The manufacturing recession and high oil prices have stopped a major realignment of the carbon black industry in its tracks.
Despite the happy talk of politicians and economists, anyone operating in the rubber business can tell you a sizeable downturn is at work, particularly in areas connected to automotive. One of those sectors is the carbon black business. In recent months, sales of three carbon black producers have stalled. A business sector that operated as a cash cow now is considered a liability by potential buyers, victimized by the poor economy and lofty oil prices.
Columbian Chemicals Co. is the latest company to be taken off the auction block. Parent Phelps Dodge, which wants to concentrate on its mining business, said it hasn't gotten any good offers, and won't just give away the store.
A few weeks ago Degussa A.G. passed on buying Ameripol Synpol Corp.'s Engineered Carbon Inc. unit. SBR producer Ameripol Synpol is going through hard times, and now may need to restructure and find ways to cut costs.

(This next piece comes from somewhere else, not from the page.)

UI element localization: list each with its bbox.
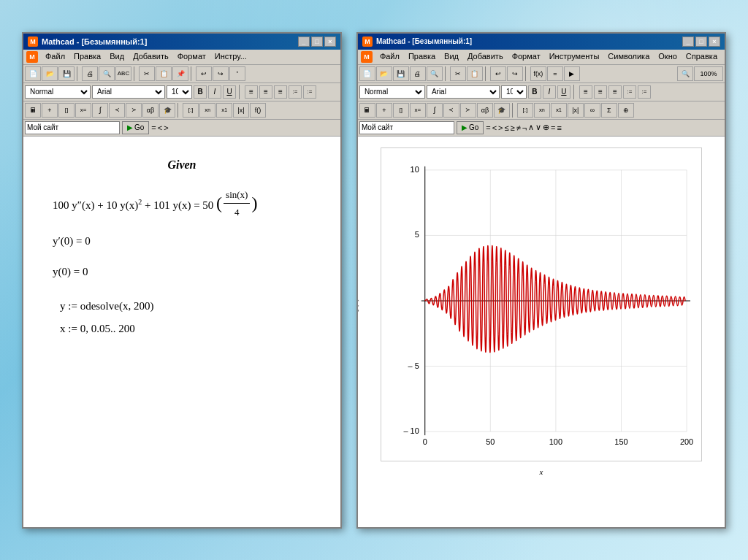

The third failed deal occurred in February. Sid Richardson Carbon Co. ended a bid to buy thermal black producer Cancarb Ltd. and an adjacent power plant, a decision it blamed on skyrocketing natural gas prices.

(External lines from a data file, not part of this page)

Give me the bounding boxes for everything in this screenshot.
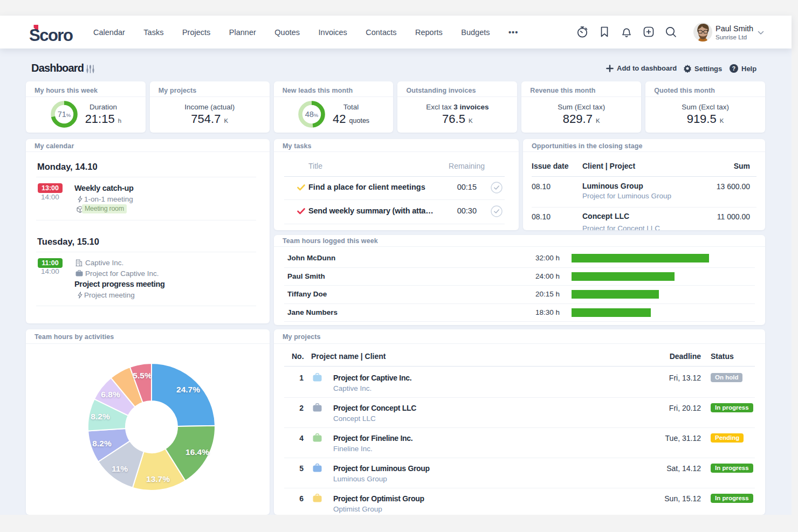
svg-text:?: ? — [732, 66, 735, 72]
svg-text:48%: 48% — [305, 110, 319, 119]
svg-text:24.7%: 24.7% — [176, 385, 200, 394]
svg-text:Scoro: Scoro — [29, 26, 73, 45]
svg-text:13.7%: 13.7% — [146, 474, 170, 483]
svg-text:71%: 71% — [57, 110, 71, 119]
svg-text:6.8%: 6.8% — [101, 390, 120, 399]
svg-text:8.2%: 8.2% — [91, 412, 110, 421]
svg-text:16.4%: 16.4% — [185, 447, 209, 457]
svg-text:5.5%: 5.5% — [133, 371, 152, 380]
svg-text:11%: 11% — [112, 464, 128, 473]
svg-text:8.2%: 8.2% — [92, 439, 112, 448]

A purchase by Degussa would have made one of the three giants of the field-Cabot Corp. and Columbian being the others-an even bigger competitor. Sid Richardson would have gained stature and a higher-end product. And wherever Columbian ended up, it would remain a major force in the business.
Instead of change, there's status quo in the carbon black field. But it's not by choice, meaning an upheaval of some sort is bound to happen sooner or later.